There is a new impact TD scale that is out that actually lets you assess the 4 domains that TD causes impact in. The way you score it is: 0 there is no impact, 1 is mild, 2 is moderate, and 3 is severe. And whatever the highest score you give in any one of those four domains is actually the answer for the scale. It really helps you really quantify that impact piece, which, for me, is more important sometimes than even the number on the scale in regards to the AIMS total score.

Also, semi-structured scales can be used. This is where you can look at the patient's profile, that they have an antipsychotic on their regimen. Then what you definitely want to do is talk to your patient about that they've been on 'XYZ antipsychotic for this amount of time.'

One of the things that can come out of this is they can develop a movement disorder. I ask my patients, "Has anybody ever talked to them about this?" Sometimes you'll get the answer, "Yes" and sometimes you'll get the answer, "No." But, then I go a step further to explain what these movement disorders may look like. And then I ask them a simple question, "Do you have any unwanted movements in your body at this time?" If my patient says, "Yes," then we talk about where they're having this unwanted movement.

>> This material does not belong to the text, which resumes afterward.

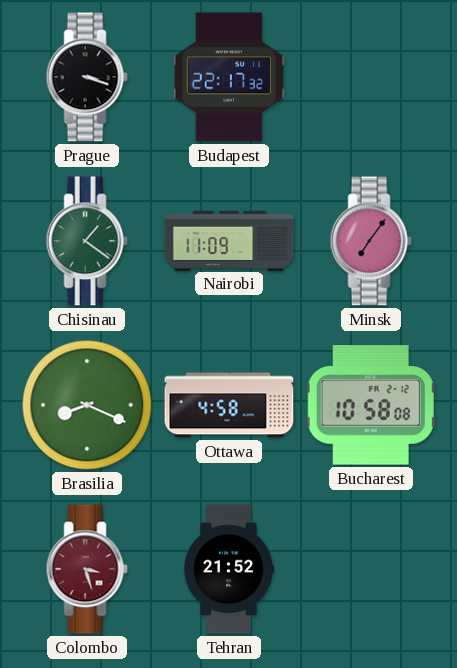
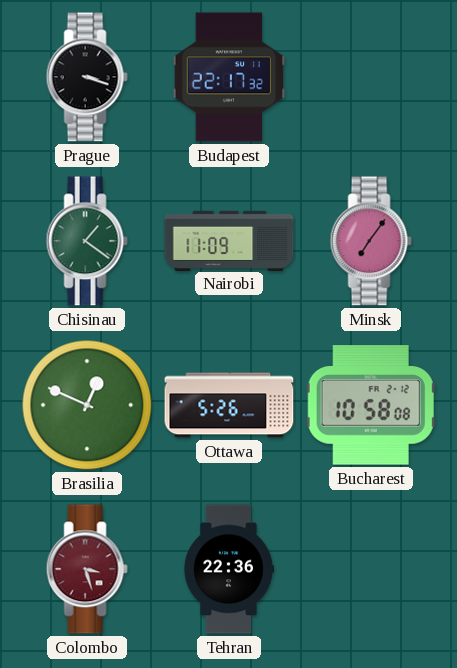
Brasilia: 8:19 -> 12:49
Ottawa: 4:58 -> 5:26
Tehran: 21:52 -> 22:36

I do a focused exam in that area. If it's problematic, then I go through and do a complete AIMS. If they tell me, "No," I'll go a little bit step further, explain to them what some of these movements may look like. And then talk to them about if they notice these things in between visits that they can call me so that we can get an earlier appointment. I also talk to them about telling the people who they live with, because sometimes they're the first ones to identify these movements, sometimes even before the patient. And then I let them know that every visit that they come to see me, we're going to have this discussion.

These are the things that have been very highly successful in my practice in helping implement tardive dyskinesia care.


Amber Hoberg, MSN, APRN, PMHNP-BC is a board-certified psychiatric mental health nurse practitioner from the University of Texas Health Science Center San Antonio. She has been working for the past 12 years with the adult and geriatric populations treating all types of psychiatric conditions. Her background, as a Psychiatric Advanced Practice Nurse, includes outpatient, inpatient, group home, and nursing home/ALF settings. She currently works for Med Management Associates and Morning Star Family Medicine PLLC treating the chronically mentally ill in both inpatient and outpatient settings.